On Thursday, August 17th, an Internal Revenue Service Agent was shot and killed by another agent during a training exercise at a Federal Correctional Institution firing range.
The Federal Bureau of Prisons (FBOP) said they’re actively looking into a “shooting incident” that occurred at the Federal Correctional Institutional (FCI) Phoenix firing range on Thursday afternoon. However, the FBOP hasn’t been able to provide additional specifics at this time.
The FBOP said that the gun range was in use by multiple federal agencies during the occurrence.
The IRS confirmed that an agent had been transported to the hospital following the occurrence, but regrettably did not survive.
JUST IN: IRS Agent Fatally Shoots Fellow Agent At Phoenix Shooting Range https://t.co/DgOGZ2dOAk
— Breaking911 (@Breaking911) August 18, 2023
In case anyone was still wondering why some of us are concerned about armed agents of government having the run of our communities, here's another reason.
Some years back - okay, many years back, in the early Eighties - I was training up a young gun dog in the various things she needed to know for her work in pursuit of pheasants, grouse, and partridge. To that end, I signed up for a class in basic gun dog training, which we attended with our dogs, and which was held in an indoor facility that the local cops, county Sheriff's officers, and state police used as an indoor firing range. An examination of the plywood shooting stations was illustrative. There were bullet holes in the ceiling above the firing points, in the plywood dividers between firing points, and chips in the cement floor under the firing points. I never had occasion to see the local cops on the range, although even in those younger years of my early twenties, I became pretty convinced that I was a much more accomplished pistolero than our local lawmen. In those days, I could draw and reflex-fire (that is, firing without using the sights - "from the hip," as the saying goes) and could dump five rounds from an old '51 Colt Navy six-gun into a paper plate at 10 yards as fast as I could thumb the hammer and fire. I shot a lot; from the time I was about twelve, a lot of whatever money I earned went into ammo.
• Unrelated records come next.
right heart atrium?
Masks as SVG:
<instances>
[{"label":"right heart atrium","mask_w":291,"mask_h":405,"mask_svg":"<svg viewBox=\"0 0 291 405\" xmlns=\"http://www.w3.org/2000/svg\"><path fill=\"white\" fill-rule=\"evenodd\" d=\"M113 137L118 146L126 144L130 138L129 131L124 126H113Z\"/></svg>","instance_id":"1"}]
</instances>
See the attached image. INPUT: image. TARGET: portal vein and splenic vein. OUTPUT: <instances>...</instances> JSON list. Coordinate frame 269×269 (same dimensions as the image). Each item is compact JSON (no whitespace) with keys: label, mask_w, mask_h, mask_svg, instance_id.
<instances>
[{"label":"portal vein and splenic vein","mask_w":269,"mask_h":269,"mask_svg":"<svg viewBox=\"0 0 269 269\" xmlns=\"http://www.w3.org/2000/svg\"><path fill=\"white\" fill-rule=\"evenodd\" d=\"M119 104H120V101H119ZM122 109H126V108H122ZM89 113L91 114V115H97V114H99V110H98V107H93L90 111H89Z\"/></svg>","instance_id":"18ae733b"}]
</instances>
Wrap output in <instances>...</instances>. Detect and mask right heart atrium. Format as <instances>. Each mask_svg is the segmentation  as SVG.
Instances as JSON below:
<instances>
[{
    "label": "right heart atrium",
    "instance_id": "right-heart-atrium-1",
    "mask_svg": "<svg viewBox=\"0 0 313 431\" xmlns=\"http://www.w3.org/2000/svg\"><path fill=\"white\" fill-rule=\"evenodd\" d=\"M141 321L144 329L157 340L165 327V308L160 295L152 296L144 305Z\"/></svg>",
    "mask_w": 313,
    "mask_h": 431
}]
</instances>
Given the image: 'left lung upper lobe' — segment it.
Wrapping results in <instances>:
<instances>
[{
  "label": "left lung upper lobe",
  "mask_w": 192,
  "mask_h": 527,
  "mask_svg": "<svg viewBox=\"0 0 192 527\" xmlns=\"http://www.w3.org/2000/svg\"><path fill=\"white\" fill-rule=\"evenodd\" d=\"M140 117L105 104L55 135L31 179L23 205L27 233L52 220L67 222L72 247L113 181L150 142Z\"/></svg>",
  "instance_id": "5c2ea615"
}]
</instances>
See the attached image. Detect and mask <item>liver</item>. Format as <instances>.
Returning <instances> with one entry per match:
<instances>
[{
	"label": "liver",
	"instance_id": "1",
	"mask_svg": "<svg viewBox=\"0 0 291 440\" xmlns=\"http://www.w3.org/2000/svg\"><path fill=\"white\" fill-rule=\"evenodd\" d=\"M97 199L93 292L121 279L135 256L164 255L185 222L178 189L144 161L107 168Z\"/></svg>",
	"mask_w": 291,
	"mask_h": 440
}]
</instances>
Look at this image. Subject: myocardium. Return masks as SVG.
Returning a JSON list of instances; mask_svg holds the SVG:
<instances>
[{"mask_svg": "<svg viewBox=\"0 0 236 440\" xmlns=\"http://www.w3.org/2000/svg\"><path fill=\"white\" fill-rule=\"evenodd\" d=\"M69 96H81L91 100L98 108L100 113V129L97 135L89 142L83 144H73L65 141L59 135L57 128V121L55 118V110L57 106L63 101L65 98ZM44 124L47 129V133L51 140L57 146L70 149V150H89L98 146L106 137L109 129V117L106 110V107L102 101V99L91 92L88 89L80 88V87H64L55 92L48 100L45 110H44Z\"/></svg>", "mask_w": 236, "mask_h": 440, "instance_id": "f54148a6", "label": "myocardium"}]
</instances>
Coming in with that experience, I quickly became convinced that if one of our local cops shot at a shadow, the safest place to be was probably in the shadow.
There's an important distinction to be made here; these, both the Phoenix accident and my observations of the local cops' range, are training incidents. It's common to criticize law enforcement when they dump what seems like an excessive number of rounds into an armed suspect; I'm willing to cut the cops a little slack when they are, effectively, in combat, possibly receiving return fire, quite often in the dark, when they are super-charged on adrenaline and shooting from cover behind a vehicle or other obstacle.
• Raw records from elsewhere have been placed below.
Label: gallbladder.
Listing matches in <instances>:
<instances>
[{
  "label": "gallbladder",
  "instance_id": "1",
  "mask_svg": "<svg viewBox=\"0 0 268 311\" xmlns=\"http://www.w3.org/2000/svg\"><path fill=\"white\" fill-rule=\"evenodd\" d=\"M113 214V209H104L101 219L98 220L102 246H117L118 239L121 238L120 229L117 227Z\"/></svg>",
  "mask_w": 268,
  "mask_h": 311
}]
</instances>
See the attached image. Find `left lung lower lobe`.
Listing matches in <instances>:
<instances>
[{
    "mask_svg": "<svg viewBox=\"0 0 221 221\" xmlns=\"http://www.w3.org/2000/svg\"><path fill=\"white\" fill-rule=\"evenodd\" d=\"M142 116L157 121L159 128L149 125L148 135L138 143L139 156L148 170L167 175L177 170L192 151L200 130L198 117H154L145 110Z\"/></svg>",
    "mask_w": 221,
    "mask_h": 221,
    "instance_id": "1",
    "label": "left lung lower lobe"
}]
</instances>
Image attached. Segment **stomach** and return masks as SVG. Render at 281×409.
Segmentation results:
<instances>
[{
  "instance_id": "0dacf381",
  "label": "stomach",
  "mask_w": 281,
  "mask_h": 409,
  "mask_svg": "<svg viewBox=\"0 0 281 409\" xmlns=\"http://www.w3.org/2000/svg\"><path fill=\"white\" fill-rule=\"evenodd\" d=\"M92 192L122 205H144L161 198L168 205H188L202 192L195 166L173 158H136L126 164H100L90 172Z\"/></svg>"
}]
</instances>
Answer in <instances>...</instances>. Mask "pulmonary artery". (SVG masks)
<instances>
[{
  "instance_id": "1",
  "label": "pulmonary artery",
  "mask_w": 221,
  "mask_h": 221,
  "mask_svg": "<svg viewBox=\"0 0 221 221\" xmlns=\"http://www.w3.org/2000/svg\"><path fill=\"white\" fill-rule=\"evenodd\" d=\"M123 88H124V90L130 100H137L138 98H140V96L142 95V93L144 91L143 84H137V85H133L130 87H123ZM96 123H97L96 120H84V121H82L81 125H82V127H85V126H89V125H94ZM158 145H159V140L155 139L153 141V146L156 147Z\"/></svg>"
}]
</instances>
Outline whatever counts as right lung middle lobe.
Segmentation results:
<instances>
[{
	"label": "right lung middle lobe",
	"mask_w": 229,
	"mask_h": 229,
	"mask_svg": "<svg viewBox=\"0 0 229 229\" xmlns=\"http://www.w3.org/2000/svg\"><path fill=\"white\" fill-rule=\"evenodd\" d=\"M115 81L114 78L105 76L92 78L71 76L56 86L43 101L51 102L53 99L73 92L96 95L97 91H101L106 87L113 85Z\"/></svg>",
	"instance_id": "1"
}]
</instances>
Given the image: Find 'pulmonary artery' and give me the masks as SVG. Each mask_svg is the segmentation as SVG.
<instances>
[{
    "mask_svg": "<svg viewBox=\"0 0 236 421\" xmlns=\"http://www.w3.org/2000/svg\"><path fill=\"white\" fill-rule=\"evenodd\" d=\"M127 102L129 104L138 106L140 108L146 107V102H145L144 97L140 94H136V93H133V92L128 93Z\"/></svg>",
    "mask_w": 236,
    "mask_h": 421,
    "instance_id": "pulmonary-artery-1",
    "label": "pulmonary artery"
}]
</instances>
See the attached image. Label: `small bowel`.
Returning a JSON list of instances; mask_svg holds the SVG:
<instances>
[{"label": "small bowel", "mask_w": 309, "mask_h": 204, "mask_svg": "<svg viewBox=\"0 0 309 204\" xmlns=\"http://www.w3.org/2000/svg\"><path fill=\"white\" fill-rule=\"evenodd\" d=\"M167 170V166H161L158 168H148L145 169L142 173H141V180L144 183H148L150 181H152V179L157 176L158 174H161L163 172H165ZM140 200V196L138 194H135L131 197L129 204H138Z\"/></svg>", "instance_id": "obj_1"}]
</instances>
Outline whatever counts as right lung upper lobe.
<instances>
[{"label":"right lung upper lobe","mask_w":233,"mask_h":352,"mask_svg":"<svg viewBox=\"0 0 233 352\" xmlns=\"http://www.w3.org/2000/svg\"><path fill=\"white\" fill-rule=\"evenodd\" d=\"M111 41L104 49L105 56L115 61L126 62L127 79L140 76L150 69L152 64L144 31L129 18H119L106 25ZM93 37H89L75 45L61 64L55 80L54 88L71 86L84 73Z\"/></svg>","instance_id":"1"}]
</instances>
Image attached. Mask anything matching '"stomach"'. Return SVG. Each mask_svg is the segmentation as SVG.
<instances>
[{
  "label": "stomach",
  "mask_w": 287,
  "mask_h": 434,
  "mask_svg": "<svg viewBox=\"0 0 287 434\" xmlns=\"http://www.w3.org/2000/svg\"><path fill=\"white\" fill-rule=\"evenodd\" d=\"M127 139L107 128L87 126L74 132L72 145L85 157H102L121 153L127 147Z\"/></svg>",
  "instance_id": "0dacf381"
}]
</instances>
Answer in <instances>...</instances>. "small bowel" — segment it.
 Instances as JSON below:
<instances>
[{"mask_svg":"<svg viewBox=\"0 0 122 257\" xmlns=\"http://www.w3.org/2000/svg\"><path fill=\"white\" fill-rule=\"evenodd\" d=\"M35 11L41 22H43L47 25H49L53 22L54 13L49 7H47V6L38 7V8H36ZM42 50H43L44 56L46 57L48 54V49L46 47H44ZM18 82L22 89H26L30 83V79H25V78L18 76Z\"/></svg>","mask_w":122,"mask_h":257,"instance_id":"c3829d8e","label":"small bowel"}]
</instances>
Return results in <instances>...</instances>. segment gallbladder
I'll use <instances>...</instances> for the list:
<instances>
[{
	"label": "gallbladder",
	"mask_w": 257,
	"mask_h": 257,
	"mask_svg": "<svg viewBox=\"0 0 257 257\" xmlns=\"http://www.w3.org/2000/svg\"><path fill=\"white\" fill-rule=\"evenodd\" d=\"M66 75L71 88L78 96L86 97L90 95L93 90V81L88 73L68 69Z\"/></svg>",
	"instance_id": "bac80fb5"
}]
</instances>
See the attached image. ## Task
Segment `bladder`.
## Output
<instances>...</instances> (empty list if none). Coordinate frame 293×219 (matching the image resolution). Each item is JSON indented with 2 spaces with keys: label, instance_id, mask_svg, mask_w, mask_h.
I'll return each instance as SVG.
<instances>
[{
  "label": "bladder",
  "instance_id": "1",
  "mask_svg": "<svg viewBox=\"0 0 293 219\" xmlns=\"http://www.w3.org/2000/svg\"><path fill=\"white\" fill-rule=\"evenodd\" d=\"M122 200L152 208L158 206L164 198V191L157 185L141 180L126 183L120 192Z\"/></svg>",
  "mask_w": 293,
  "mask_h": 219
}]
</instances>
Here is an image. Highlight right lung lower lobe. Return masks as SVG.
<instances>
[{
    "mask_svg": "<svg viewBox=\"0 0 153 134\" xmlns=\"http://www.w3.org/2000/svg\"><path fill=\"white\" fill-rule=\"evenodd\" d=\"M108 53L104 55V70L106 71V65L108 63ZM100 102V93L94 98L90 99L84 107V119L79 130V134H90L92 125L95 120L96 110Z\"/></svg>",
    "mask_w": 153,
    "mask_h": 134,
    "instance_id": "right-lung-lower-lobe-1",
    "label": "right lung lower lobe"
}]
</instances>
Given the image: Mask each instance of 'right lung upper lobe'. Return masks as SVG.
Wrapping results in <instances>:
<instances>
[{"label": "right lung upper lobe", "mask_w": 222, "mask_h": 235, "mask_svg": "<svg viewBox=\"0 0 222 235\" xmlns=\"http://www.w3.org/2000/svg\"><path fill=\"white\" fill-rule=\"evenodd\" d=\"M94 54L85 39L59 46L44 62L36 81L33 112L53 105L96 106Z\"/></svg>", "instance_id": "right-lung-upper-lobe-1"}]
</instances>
But local cops are one thing. The real question here is, what is the IRS doing running agents through what appears to have been (there are still no details on precisely what kind of training was being conducted) some kind of tactical live-fire exercise? What, precisely, are these agents being trained to do?
This is especially concerning since, only last spring, we learned that the IRS was looking to hire agents willing to use force.
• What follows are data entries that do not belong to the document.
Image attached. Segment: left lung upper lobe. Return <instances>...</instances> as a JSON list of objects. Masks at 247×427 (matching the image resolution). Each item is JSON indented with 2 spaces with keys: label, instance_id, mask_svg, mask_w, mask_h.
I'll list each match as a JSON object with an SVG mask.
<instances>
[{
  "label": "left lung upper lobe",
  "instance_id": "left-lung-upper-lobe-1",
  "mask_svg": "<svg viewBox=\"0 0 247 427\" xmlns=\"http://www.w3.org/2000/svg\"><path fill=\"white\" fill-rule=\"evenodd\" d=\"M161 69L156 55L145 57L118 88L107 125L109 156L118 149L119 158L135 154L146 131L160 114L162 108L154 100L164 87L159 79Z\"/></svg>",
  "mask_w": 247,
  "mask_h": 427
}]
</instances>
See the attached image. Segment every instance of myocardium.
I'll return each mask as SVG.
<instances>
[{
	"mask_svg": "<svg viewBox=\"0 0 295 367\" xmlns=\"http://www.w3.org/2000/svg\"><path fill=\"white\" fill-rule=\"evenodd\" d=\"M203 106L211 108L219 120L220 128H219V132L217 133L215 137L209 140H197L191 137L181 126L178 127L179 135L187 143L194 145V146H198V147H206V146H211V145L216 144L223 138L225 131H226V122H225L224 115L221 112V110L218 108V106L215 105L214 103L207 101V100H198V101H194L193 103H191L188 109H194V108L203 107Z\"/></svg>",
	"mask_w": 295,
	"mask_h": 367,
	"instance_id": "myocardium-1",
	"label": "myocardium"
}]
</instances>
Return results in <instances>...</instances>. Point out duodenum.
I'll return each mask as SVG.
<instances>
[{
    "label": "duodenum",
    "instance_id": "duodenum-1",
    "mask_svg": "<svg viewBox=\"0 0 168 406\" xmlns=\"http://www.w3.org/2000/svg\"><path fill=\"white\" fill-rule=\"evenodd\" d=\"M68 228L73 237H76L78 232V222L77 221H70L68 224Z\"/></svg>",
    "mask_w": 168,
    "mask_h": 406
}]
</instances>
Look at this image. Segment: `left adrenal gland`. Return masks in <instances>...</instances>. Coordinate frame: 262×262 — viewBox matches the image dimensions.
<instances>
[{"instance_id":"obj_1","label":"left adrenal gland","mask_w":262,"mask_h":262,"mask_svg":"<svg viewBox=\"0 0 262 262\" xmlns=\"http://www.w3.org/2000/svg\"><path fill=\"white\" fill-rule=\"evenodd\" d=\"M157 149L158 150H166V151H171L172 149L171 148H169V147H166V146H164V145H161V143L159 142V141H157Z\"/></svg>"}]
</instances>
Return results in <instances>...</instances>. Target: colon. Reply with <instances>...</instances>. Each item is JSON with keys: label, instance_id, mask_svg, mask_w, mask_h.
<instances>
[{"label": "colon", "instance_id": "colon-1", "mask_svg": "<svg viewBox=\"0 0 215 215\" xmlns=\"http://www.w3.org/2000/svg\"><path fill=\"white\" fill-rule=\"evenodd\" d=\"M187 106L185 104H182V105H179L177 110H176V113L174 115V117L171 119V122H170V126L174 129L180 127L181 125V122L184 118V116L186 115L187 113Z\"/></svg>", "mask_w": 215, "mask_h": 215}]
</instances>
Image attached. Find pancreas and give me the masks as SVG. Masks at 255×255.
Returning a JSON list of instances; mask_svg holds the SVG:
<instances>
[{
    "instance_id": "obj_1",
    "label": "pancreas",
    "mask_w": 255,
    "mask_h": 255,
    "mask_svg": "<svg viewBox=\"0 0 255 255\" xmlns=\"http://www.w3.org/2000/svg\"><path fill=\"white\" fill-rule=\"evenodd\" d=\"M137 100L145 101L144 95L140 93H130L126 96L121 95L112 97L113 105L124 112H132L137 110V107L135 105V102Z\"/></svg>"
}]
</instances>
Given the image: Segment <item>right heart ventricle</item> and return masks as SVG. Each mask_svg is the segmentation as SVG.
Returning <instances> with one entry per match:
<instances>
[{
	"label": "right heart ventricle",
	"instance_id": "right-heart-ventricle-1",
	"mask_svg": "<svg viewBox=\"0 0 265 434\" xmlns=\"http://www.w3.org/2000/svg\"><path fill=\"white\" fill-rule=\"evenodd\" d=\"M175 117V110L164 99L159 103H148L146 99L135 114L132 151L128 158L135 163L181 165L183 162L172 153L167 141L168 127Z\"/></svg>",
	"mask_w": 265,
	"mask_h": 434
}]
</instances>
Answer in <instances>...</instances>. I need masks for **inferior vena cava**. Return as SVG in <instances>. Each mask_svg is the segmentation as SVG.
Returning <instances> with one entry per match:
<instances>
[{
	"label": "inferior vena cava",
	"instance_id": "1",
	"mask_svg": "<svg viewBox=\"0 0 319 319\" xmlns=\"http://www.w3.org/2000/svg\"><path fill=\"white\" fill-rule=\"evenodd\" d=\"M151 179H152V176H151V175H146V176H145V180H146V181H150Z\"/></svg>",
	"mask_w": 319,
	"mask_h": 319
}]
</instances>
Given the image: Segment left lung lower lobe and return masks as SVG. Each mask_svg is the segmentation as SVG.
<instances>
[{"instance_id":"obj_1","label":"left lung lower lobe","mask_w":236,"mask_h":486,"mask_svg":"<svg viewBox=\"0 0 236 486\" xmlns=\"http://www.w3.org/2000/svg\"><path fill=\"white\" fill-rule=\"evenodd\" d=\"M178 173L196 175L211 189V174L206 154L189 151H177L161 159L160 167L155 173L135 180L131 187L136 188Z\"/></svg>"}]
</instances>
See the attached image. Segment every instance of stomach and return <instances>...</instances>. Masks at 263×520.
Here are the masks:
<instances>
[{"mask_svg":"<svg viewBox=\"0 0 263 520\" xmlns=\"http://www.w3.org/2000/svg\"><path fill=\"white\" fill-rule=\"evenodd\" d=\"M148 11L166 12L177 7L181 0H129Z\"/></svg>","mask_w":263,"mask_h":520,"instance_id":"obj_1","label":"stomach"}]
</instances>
All successful applicants will be required to carry a firearm and “must be prepared to protect him/herself or others from physical attacks at any time and without warning and use firearms in life-threatening situations; must be willing to use force up to and including the use of deadly force,” according to the website listing.
Agents must also be “willing and able to participate in arrests, execution of search warrants, and other dangerous assignments.” while maintaining “a level of fitness necessary to effectively respond to life-threatening situations on the job.”
The IRS excuses this by noting that their agents, in addition to conducting tax return audits, also investigate money-laundering operations (for any suspect whose last name is not Biden) and even investigate terrorist financing schemes.
But aren't those kinds of possibly dangerous situations why we have the U.S. Marshal's service?
The U.S. government has a troubling history with the use of armed force. This incident, while sad and regrettable, has all the hallmarks of a training program being rushed into use, to prepare people with tactical skills to do... what? The possibilities can only be of grave concern to anyone who values individual liberty. The IRS already has dismal approval ratings with the American public, and while the use of force guidelines have long been part of the IRS's operating procedures, the sudden and dramatic expansion of armed IRS agents - and the apparent haste with which their training is being conducted - is troubling.